### Exercise brief
Wherever the word "WCAG" turns up in a line of the entries, copy that line.

### Data under study
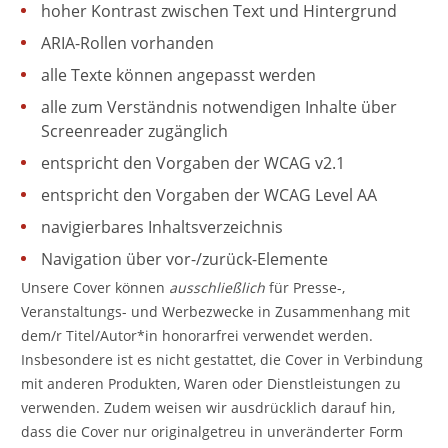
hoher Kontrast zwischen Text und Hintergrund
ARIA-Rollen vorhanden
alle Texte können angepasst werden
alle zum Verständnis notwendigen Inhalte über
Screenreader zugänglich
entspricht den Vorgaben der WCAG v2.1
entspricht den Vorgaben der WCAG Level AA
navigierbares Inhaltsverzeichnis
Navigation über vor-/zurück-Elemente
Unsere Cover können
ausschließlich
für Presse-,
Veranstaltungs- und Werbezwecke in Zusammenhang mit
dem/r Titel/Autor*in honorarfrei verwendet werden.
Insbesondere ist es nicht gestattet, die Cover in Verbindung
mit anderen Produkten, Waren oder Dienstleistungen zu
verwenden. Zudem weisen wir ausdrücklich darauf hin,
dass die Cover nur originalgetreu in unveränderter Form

--

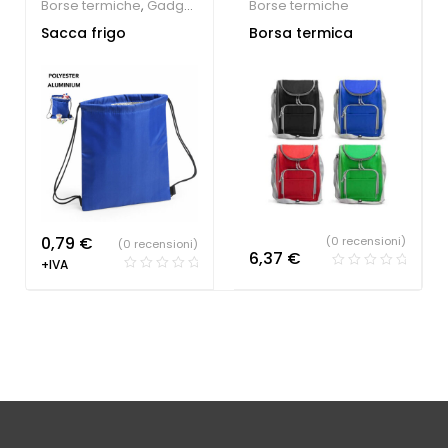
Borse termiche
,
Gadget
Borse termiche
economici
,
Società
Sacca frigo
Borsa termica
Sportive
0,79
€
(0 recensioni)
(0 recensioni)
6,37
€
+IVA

### Answer space
entspricht den Vorgaben der WCAG v2.1
entspricht den Vorgaben der WCAG Level AA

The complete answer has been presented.